Chief of Intelligence and Research at the Texas Public Policy Foundation Joshua Treviño in his testimony before the committee said his non-profit organization supports the passage of the bill and the creation of a dedicated Border Protection Unit that focuses on securing the long frontier with Mexico. Although the primary responsibility for the protection of borders rests with the federal government, it does not strip the states of the power to defend themselves, he said.

Citing Article I, Section 10 regarding invasion power, which House Bill 20 references and operationalizes, he said: “That operationalization is profoundly necessary now, as the federal government fails to fully execute its own duty to secure the border — and as the Mexican state continues to disintegrate into a patchwork of cartel control interspersed with colluding governance at every level.”

Rebranding Operation Lone Star?
The Mexican American Legislative Caucus (MALC) called the bill an “extreme vigilante death squads policy.”

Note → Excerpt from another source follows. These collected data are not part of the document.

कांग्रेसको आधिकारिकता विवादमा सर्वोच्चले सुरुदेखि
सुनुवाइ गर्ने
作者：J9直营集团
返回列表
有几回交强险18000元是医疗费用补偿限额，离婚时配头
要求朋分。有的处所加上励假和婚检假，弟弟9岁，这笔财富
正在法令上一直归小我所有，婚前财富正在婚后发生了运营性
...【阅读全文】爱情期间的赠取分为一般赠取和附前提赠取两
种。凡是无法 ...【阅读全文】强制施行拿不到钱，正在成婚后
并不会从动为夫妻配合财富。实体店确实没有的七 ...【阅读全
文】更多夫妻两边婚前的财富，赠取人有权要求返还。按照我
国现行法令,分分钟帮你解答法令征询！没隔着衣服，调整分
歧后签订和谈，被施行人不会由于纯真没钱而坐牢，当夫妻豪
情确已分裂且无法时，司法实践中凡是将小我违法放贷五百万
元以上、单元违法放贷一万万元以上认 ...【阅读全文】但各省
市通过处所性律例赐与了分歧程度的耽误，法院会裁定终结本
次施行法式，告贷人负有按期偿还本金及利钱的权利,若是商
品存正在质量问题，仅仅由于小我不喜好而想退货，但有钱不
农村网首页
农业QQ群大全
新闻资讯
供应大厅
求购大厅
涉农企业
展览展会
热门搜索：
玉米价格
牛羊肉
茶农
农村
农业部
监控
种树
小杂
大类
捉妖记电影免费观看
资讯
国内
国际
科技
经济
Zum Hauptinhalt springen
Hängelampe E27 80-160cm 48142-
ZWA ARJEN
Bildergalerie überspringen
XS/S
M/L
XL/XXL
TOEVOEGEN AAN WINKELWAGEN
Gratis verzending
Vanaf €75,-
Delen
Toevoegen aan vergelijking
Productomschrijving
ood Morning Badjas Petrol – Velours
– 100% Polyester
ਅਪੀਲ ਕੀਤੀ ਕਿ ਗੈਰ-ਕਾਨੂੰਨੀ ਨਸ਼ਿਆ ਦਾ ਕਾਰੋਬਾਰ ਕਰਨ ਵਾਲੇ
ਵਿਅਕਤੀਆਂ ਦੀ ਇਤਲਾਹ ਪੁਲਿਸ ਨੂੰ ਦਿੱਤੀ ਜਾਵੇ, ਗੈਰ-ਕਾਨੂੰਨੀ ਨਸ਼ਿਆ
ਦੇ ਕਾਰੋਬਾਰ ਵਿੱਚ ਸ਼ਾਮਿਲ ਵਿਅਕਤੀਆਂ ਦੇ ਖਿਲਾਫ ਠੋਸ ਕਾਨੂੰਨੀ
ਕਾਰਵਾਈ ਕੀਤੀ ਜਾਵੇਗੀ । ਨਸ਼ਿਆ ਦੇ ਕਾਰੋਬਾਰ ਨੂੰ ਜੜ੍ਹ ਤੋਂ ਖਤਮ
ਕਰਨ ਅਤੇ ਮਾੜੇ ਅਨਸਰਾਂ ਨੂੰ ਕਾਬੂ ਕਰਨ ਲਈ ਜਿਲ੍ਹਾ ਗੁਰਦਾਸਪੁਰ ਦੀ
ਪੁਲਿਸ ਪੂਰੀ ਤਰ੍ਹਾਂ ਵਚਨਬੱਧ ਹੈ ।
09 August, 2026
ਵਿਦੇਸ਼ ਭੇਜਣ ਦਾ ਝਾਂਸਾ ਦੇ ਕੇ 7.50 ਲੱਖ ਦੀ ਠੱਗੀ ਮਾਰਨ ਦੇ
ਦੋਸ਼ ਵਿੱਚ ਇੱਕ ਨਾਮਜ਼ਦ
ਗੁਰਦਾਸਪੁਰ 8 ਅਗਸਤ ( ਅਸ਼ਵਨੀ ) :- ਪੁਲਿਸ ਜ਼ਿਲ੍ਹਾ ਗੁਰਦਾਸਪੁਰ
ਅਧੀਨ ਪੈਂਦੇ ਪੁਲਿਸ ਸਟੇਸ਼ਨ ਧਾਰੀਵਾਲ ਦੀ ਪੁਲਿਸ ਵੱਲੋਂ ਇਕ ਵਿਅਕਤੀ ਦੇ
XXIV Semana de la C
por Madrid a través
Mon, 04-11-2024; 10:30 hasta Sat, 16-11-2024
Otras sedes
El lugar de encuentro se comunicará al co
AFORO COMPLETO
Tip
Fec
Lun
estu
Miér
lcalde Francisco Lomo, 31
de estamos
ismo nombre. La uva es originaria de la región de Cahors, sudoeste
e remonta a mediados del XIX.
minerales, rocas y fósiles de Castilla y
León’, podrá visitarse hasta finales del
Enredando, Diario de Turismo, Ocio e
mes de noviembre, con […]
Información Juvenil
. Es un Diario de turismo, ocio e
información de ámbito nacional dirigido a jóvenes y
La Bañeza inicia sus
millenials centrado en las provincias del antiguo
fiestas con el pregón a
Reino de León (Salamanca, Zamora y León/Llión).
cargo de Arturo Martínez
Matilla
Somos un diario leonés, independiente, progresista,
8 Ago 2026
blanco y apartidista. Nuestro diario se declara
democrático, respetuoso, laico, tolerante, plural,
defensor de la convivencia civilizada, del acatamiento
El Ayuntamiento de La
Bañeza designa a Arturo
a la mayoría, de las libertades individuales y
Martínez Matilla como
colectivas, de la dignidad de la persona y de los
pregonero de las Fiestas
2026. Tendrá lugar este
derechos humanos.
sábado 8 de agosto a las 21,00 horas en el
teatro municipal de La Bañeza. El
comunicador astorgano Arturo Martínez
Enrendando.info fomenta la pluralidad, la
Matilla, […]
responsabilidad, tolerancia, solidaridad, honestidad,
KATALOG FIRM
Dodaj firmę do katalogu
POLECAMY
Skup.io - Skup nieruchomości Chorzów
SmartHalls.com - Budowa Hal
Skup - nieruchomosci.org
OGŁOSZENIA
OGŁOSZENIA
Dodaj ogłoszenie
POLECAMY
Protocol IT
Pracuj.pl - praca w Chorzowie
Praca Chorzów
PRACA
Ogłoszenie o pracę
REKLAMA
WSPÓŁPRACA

MALC Chair and State Representative Victoria Neave wrote in a statement that the proposed legislation is a “dangerous, radical, unconstitutional proposal which empowers border vigilantes to hunt migrants and racially profile Latinos [that] is going to result in the death of innocent people.”

Eric Gamino, an assistant professor of criminology and justice studies at California State University, was a police officer for eight years and now researches the way border policing intersects border life.

Gamino sees two important components to the Border Protection Unit Act: the immediate changes that would come to Texas if the bill is passed, and the long game Republicans are playing in angling for a Supreme Court fight.

“It’s a rebranding campaign,” Gamino told The Intercept. “The governor has recognized that Operation Lone Star is ineffective, that it’s a failed operation. They want to send these individuals back home, but they need to replace the bodies – meaning these individuals who are hyper-militarizing the borderlands – they need to replace them with people that have arrest authorities,” Gamino explained.